----- Records supplied -----

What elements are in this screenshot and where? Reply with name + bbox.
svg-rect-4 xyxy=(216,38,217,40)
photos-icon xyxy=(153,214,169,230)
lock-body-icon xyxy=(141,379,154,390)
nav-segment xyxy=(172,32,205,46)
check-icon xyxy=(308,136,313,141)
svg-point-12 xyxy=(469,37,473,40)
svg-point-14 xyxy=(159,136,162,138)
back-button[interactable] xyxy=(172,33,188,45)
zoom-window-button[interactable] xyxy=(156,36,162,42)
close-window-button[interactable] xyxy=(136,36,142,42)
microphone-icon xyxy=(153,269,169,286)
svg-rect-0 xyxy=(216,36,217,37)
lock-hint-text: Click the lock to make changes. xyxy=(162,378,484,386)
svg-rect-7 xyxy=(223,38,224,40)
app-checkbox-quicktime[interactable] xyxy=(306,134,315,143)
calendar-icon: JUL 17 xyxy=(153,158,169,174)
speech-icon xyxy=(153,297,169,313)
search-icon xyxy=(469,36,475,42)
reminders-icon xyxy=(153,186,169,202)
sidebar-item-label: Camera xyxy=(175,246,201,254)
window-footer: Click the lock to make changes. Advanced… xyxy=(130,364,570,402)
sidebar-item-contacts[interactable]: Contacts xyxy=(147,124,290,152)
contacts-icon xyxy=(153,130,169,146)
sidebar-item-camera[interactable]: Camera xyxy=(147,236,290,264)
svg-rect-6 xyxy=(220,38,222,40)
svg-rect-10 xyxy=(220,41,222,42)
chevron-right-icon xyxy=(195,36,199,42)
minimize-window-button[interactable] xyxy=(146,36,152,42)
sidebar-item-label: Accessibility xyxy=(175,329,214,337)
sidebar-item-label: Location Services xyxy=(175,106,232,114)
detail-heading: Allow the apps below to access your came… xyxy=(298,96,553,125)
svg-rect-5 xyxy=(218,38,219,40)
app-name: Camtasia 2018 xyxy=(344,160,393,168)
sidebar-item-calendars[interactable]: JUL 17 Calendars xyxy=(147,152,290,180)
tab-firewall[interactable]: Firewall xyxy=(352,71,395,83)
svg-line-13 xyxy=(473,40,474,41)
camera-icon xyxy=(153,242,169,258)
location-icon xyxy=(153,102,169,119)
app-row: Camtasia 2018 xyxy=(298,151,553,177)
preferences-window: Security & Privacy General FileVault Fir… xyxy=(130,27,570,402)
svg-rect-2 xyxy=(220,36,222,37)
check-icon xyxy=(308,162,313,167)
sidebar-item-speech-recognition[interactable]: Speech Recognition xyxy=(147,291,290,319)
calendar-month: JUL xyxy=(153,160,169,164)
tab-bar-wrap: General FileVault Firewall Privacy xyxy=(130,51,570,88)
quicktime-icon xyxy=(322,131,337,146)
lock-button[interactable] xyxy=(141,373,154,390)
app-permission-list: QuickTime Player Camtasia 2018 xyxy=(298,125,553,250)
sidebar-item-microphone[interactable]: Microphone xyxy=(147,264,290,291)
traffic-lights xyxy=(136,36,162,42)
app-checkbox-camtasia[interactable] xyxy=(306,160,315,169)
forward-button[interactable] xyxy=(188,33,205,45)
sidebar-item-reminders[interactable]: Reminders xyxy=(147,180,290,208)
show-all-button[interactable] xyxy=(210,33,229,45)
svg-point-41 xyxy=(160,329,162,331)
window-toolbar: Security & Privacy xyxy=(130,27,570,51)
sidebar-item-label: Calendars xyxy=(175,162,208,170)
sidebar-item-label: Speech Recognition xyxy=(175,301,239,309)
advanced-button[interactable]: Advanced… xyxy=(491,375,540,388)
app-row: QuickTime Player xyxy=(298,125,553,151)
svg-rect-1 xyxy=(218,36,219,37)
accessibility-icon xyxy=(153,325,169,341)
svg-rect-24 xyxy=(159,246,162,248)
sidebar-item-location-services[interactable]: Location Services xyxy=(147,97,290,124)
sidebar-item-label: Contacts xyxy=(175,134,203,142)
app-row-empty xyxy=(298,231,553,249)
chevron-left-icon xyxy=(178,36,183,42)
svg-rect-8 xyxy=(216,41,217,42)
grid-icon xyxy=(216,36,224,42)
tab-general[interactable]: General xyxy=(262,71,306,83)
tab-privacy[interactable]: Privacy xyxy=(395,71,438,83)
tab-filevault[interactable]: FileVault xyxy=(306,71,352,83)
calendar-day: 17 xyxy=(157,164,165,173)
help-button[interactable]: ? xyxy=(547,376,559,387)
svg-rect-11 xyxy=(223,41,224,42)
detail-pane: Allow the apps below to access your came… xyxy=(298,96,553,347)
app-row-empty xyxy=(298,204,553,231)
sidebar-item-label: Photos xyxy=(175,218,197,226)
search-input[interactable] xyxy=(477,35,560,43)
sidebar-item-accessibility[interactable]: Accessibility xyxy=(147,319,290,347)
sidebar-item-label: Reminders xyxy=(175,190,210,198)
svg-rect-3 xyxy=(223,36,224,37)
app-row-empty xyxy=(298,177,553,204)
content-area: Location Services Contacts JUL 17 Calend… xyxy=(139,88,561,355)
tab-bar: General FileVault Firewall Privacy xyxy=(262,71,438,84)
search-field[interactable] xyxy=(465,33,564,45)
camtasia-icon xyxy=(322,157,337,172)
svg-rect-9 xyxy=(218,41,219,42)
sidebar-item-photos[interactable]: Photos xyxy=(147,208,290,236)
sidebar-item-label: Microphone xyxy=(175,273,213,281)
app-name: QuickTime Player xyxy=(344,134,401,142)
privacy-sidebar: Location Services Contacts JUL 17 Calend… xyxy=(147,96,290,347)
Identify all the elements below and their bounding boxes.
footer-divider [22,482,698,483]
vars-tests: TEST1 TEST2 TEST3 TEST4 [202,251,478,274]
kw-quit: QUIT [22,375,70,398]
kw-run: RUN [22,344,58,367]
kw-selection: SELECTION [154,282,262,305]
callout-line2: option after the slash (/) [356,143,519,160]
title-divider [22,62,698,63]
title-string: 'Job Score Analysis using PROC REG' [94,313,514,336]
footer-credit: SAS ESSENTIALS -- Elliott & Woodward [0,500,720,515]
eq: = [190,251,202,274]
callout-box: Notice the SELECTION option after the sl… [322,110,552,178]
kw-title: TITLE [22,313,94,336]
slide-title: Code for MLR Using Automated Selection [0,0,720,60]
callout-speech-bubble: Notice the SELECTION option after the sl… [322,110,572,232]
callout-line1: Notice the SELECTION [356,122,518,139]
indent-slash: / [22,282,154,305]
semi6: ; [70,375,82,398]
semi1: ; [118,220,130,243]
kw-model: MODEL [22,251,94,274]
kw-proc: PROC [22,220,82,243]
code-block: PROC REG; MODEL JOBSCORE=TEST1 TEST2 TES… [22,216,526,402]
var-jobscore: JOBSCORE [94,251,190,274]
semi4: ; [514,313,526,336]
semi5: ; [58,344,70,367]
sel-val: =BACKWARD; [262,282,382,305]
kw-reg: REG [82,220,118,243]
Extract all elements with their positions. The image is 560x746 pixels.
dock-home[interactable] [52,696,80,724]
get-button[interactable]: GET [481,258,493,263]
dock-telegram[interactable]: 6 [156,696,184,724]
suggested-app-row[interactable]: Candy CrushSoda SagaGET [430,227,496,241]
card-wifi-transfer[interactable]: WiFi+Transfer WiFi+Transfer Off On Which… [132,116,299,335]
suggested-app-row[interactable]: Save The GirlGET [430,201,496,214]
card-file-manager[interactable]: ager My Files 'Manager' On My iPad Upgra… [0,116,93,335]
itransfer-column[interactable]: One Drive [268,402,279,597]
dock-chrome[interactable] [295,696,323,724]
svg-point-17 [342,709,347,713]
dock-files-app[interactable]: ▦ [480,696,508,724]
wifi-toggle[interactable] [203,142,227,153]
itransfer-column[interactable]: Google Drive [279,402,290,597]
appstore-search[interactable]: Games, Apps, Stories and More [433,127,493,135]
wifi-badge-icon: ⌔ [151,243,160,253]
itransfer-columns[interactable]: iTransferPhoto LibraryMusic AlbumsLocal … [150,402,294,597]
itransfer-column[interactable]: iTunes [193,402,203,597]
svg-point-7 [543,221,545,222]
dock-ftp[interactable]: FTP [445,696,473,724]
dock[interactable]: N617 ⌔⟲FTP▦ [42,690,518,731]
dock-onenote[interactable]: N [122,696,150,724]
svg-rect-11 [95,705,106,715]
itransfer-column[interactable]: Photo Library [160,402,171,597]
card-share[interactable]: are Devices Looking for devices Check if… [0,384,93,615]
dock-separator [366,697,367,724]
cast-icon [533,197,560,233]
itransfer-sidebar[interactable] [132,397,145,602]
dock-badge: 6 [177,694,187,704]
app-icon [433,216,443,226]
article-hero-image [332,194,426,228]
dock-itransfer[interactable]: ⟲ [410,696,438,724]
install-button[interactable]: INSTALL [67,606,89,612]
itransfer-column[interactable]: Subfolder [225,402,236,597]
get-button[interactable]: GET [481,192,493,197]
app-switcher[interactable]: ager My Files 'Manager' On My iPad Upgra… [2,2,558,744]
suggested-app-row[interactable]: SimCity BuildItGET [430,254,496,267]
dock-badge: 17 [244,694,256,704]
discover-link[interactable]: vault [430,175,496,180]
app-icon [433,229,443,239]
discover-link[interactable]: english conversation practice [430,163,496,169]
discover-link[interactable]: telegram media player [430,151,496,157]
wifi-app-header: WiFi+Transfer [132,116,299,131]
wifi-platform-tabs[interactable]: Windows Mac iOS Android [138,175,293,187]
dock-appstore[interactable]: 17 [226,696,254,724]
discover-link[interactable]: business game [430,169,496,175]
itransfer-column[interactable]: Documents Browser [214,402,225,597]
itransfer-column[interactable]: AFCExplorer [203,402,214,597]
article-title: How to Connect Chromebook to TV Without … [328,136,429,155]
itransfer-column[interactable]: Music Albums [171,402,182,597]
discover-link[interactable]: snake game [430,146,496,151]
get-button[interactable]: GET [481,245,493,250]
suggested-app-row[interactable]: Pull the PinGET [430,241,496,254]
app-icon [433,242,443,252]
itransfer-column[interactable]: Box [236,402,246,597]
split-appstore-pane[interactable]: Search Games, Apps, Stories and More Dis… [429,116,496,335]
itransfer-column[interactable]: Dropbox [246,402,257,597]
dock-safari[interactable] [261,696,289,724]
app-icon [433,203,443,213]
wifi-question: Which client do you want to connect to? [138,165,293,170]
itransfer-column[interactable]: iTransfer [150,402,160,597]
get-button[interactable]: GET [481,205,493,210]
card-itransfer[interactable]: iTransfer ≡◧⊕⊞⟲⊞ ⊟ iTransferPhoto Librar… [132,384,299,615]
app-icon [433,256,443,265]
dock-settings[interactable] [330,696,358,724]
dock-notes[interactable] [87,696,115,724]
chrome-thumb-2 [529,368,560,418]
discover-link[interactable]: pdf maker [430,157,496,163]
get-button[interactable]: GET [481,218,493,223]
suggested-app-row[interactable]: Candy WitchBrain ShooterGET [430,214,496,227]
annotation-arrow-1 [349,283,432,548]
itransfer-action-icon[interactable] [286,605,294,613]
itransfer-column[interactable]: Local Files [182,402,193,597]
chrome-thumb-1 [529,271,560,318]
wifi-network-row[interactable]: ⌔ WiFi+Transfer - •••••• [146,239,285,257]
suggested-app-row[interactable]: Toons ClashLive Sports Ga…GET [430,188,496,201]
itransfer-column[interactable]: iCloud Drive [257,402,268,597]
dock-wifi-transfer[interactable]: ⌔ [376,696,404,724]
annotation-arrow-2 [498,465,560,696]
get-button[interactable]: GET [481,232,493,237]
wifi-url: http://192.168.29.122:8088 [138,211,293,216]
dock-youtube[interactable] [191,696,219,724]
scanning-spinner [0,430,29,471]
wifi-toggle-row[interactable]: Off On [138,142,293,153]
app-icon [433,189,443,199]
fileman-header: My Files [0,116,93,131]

-----

__Description of the task__.
Anywhere the listing shows the word "card", copy the full line.

__Answer box__.
card-wifi-transfer[interactable]: WiFi+Transfer WiFi+Transfer Off On Which… [132,116,299,335]
card-file-manager[interactable]: ager My Files 'Manager' On My iPad Upgra… [0,116,93,335]
card-share[interactable]: are Devices Looking for devices Check if… [0,384,93,615]
card-itransfer[interactable]: iTransfer ≡◧⊕⊞⟲⊞ ⊟ iTransferPhoto Librar… [132,384,299,615]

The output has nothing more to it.